1

Given a file with:

2014-08-01 20:13:17.666 xxxxxxxxxx
2014-08-01 20:13:17.666 xxxxxxxxxx
2014-08-01 20:13:17.666 xxxxxxxxxx
......

I am attempting to remove the microseconds using sed:

GNU sed version 4.2.1
Copyright (C) 2009 Free Software Foundation, Inc.

The following is failing with error message "sed: -e expression #1, char 38: Invalid range end"

sed 's/\([0-9][0-9\- :]*\)\.[0-9]\{3\}/\1/g' < a.csv

However, vi a.csv and searching for

\([0-9][0-9\- :]*\)\.[0-9]\{3\}

works fine.

The rootcause is the escaped hyphen.
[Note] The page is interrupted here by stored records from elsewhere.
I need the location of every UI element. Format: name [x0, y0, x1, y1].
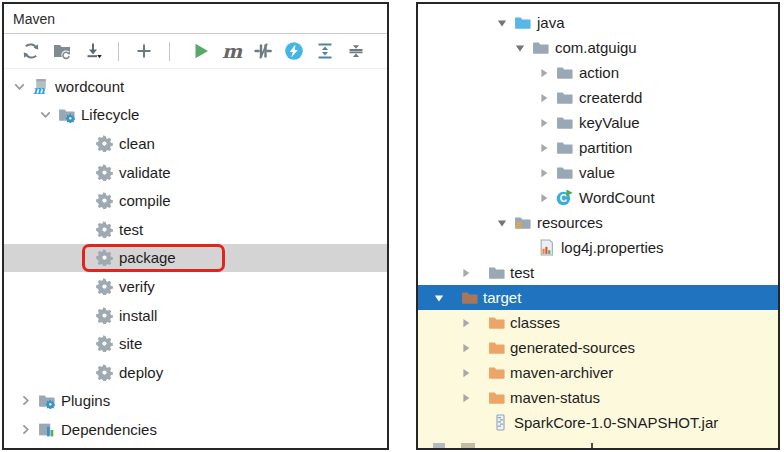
execute-maven-goal-button[interactable]: m [221, 40, 243, 62]
tree-row-partial [418, 435, 778, 450]
triangle-right-icon[interactable] [460, 317, 472, 329]
chevron-down-icon[interactable] [12, 79, 27, 94]
skip-tests-icon [253, 41, 273, 61]
triangle-right-icon[interactable] [460, 267, 472, 279]
tree-item-wordcount[interactable]: wordcount [4, 72, 387, 101]
collapse-all-button[interactable] [345, 40, 367, 62]
tree-item-compile[interactable]: compile [4, 186, 387, 215]
tree-item-verify[interactable]: verify [4, 272, 387, 301]
package-folder-icon [556, 64, 573, 81]
generate-sources-button[interactable] [51, 40, 73, 62]
download-sources-button[interactable] [82, 40, 104, 62]
goal-gear-icon [96, 221, 113, 238]
tree-item-classes[interactable]: classes [418, 310, 778, 335]
goal-gear-icon [96, 335, 113, 352]
tree-item-label: Lifecycle [81, 106, 139, 123]
toolbar-separator [118, 42, 119, 61]
clipped-icon-fragment [433, 443, 445, 450]
tree-item-createrdd[interactable]: createrdd [418, 85, 778, 110]
tree-item-lifecycle[interactable]: Lifecycle [4, 101, 387, 130]
tree-item-label: classes [510, 314, 560, 331]
tree-item-value[interactable]: value [418, 160, 778, 185]
triangle-down-icon[interactable] [433, 292, 445, 304]
tree-item-site[interactable]: site [4, 329, 387, 358]
download-icon [83, 41, 103, 61]
tree-item-plugins[interactable]: Plugins [4, 387, 387, 416]
tree-item-label: partition [579, 139, 632, 156]
collapse-all-icon [346, 41, 366, 61]
add-maven-project-button[interactable] [133, 40, 155, 62]
clipped-icon-fragment [461, 443, 475, 450]
goal-gear-icon [96, 278, 113, 295]
triangle-down-icon[interactable] [514, 42, 526, 54]
package-folder-icon [532, 39, 549, 56]
skip-tests-toggle-button[interactable] [252, 40, 274, 62]
triangle-right-icon[interactable] [538, 92, 550, 104]
tree-item-dependencies[interactable]: Dependencies [4, 415, 387, 444]
tree-item-com-atguigu[interactable]: com.atguigu [418, 35, 778, 60]
goal-gear-icon [96, 164, 113, 181]
tree-item-label: maven-archiver [510, 364, 613, 381]
tree-item-log4j-properties[interactable]: log4j.properties [418, 235, 778, 260]
goal-gear-icon [96, 192, 113, 209]
tree-item-label: validate [119, 164, 171, 181]
tree-item-label: verify [119, 278, 155, 295]
run-maven-build-button[interactable] [190, 40, 212, 62]
orange-folder-icon [488, 339, 505, 356]
tree-item-install[interactable]: install [4, 301, 387, 330]
tree-item-wordcount-class[interactable]: WordCount [418, 185, 778, 210]
tree-item-package[interactable]: package [4, 244, 387, 273]
tree-item-label: target [483, 289, 521, 306]
tree-item-test-goal[interactable]: test [4, 215, 387, 244]
tree-item-label: site [119, 335, 142, 352]
package-folder-icon [556, 139, 573, 156]
tree-item-sparkcore-jar[interactable]: SparkCore-1.0-SNAPSHOT.jar [418, 410, 778, 435]
tree-item-partition[interactable]: partition [418, 135, 778, 160]
triangle-right-icon[interactable] [460, 367, 472, 379]
tree-item-clean[interactable]: clean [4, 129, 387, 158]
tree-item-validate[interactable]: validate [4, 158, 387, 187]
triangle-right-icon[interactable] [538, 67, 550, 79]
expand-all-button[interactable] [314, 40, 336, 62]
maven-project-icon [32, 78, 49, 95]
triangle-right-icon[interactable] [460, 392, 472, 404]
tree-item-maven-status[interactable]: maven-status [418, 385, 778, 410]
tree-item-resources[interactable]: resources [418, 210, 778, 235]
chevron-right-icon[interactable] [18, 393, 33, 408]
plugins-folder-icon [38, 392, 55, 409]
tree-item-label: resources [537, 214, 603, 231]
tree-item-label: install [119, 307, 157, 324]
tree-item-label: maven-status [510, 389, 600, 406]
triangle-down-icon[interactable] [496, 217, 508, 229]
offline-mode-toggle-button[interactable] [283, 40, 305, 62]
tree-item-deploy[interactable]: deploy [4, 358, 387, 387]
triangle-right-icon[interactable] [538, 117, 550, 129]
tree-item-label: log4j.properties [561, 239, 664, 256]
chevron-right-icon[interactable] [18, 422, 33, 437]
chevron-down-icon[interactable] [38, 107, 53, 122]
tree-item-test-folder[interactable]: test [418, 260, 778, 285]
orange-folder-icon [488, 364, 505, 381]
triangle-right-icon[interactable] [460, 342, 472, 354]
tree-item-maven-archiver[interactable]: maven-archiver [418, 360, 778, 385]
tree-item-action[interactable]: action [418, 60, 778, 85]
triangle-right-icon[interactable] [538, 192, 550, 204]
project-tree-panel: java com.atguigu action createrdd keyVal [416, 2, 780, 450]
java-class-icon [556, 189, 573, 206]
tree-item-label: SparkCore-1.0-SNAPSHOT.jar [514, 414, 718, 431]
tree-item-keyvalue[interactable]: keyValue [418, 110, 778, 135]
toolbar-separator [169, 42, 170, 61]
tree-item-label: package [119, 249, 176, 266]
excluded-folder-icon [461, 289, 478, 306]
tree-item-generated-sources[interactable]: generated-sources [418, 335, 778, 360]
resources-folder-icon [514, 214, 531, 231]
tree-item-label: test [510, 264, 534, 281]
triangle-right-icon[interactable] [538, 167, 550, 179]
triangle-down-icon[interactable] [496, 17, 508, 29]
tree-item-java[interactable]: java [418, 10, 778, 35]
tree-item-target[interactable]: target [418, 285, 778, 310]
lifecycle-folder-icon [58, 106, 75, 123]
reimport-maven-projects-button[interactable] [20, 40, 42, 62]
tree-item-label: generated-sources [510, 339, 635, 356]
triangle-right-icon[interactable] [538, 142, 550, 154]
If I remove the escaped hyphen, sed won't complain but it won't match the intended pattern. I have tried different ways of escaping the hyphen to no avail.

The workaround is to explicitly write out the entire date-time format as follows:

sed 's/\([0-9][0-9]*-[0-9][0-9]-[0-9][0-9] [0-2][0-9]:[0-5][0-9]:[0-5][0-9]\)\.[0-9]\{3\}/\1/g'

The workaround seems ugly and cumbersome. I do realize the underlying RE engine is different between sed and vi. However, I like to

  1. understand why even escaping the hyphen fails in sed
  2. how to revise the RE for sed to make it more elegant.

Related to, but is not resolved by, sed error "Invalid range end"

Community
  • 1
  • 1
mbsf
  • 131
  • 1
  • 10

1 Answers1

5

In a character class, the hyphen must be first or last. Attempting to escape it with a backslash does not work (and instead adds the backslash to the class).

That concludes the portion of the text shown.